Uang dalam bentuk Dollar Amerika Serikat itu, kata dia kemudian dibawa oleh Agam menggunakan goodie bag dan langsung dibagikan kepada ketiga majelis hakim dalam perkara itu.
Lanjutnya, pada periode September-Oktober 2024, Arif kembali menyerahkan uang sebesar Rp 18 miliar dalam bentuk Dollar Amerika Serikat kepada Djuyamto.
Uang itu kemudian dibagikan oleh Djuyamto di depan Bank BRI. Rinciannya yakni sebesar Rp 4,5 miliar untuk Agam, kemudian sebesar Rp 5 miliar untuk Ali, sebesar Rp 6 miliar untuk Djuyamto dan Rp 300 juta untuk panitera.
“Ketiga hakim tersebut mengetahui tujuan dari penerimaan uang tersebut agar perkara tersebut diputus onslag. Sehingga,vpada tanggal 19 Maret 2025 perkara tersebut di putus onslag,” ungkapnya.
Sebelumnya, Kejagung menetapkan total tujuh orang tersangka dalam kasus suap dan gratifikasi terkait vonis lepas di perkara korupsi persetujuan ekspor minyak kelapa sawit periode 2021-2022.
Ketujuh tersangka itu Ketua PN Jaksel Muhammad Arif Nuryanta, pengacara Marcella Santoso dan Ariyanto, Panitera Muda PN Jakut Wahyu Gunawan. Kemudian ketiga majelis hakim pemberi vonis lepas yakni Djuyamto, Agam Syarif Baharuddin dan Ali Muhtarom .

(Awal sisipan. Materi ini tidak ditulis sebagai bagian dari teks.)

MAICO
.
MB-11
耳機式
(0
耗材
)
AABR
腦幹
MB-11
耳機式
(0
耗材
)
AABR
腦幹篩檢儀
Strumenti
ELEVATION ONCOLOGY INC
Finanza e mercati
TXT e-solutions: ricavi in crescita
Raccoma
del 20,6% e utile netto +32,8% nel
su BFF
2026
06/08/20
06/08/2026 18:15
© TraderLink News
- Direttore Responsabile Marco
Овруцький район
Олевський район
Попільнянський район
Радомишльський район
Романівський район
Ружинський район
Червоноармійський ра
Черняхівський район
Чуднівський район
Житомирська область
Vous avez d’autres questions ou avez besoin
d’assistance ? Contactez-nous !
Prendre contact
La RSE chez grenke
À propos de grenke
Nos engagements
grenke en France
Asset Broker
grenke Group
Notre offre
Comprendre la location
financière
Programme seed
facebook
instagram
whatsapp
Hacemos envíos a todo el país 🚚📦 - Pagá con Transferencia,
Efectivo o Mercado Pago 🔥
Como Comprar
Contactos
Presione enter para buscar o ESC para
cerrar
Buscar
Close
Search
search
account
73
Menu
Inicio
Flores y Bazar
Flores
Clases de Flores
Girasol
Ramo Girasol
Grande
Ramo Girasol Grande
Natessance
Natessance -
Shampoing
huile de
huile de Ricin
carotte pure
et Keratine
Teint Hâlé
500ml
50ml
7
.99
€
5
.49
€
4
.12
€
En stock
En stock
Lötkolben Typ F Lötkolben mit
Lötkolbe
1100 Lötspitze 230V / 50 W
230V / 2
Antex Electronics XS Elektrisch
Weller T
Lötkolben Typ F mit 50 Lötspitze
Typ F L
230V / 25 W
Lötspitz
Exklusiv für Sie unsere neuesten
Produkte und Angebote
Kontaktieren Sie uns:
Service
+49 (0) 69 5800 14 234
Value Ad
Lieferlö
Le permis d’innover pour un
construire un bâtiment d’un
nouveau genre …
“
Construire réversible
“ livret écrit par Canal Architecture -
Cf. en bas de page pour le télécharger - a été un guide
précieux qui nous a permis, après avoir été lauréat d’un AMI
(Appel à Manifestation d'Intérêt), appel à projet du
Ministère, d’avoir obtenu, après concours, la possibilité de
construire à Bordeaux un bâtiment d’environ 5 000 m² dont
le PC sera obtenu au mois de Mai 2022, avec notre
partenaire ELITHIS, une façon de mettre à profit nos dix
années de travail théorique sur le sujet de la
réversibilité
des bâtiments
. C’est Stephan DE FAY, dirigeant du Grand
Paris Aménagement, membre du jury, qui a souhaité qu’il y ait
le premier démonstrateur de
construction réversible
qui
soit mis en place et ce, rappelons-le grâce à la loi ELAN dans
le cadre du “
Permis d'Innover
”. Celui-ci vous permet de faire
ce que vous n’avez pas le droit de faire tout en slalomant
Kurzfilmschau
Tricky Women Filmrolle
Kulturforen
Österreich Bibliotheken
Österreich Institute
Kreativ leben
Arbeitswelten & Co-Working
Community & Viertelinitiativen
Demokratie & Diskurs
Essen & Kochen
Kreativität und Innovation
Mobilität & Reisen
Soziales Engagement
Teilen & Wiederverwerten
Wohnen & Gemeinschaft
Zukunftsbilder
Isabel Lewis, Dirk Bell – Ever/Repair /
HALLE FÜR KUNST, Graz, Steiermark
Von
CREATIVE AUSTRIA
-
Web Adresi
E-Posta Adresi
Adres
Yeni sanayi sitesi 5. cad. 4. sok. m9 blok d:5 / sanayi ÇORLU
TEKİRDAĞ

Lanjutnya, terdapat bukti pemberian suap sebesar Rp 60 miliar dari Marcella Santoso dan Ariyanto selaku pengacara korporasi PT Permata Hijau Group, PT Wilmar Group dan PT Musim Mas Group.
Uang itu diterima oleh Muhammad Arif Nuryanta yang saat itu menjabat sebagai Wakil Ketua PN Jakarta Pusat melalui Wahyu Gunawan yang saat itu menjabat sebagai Panitera Muda pada PN Jakarta Pusat.
“Pemberian ini dalam rangka pengurusan perkara agar majelis hakim yang mengadili perkara itu memberikan putusan onslag,” jelasnya.
Masih kata Qohar, hakim Arif Nuryanta menggunakan jabatannya saat itu sebagai wakil ketua PN Jakarta Pusat dalam mengatur vonis lepas kepada tiga terdakwa korporasi kasus korupsi minyak goreng.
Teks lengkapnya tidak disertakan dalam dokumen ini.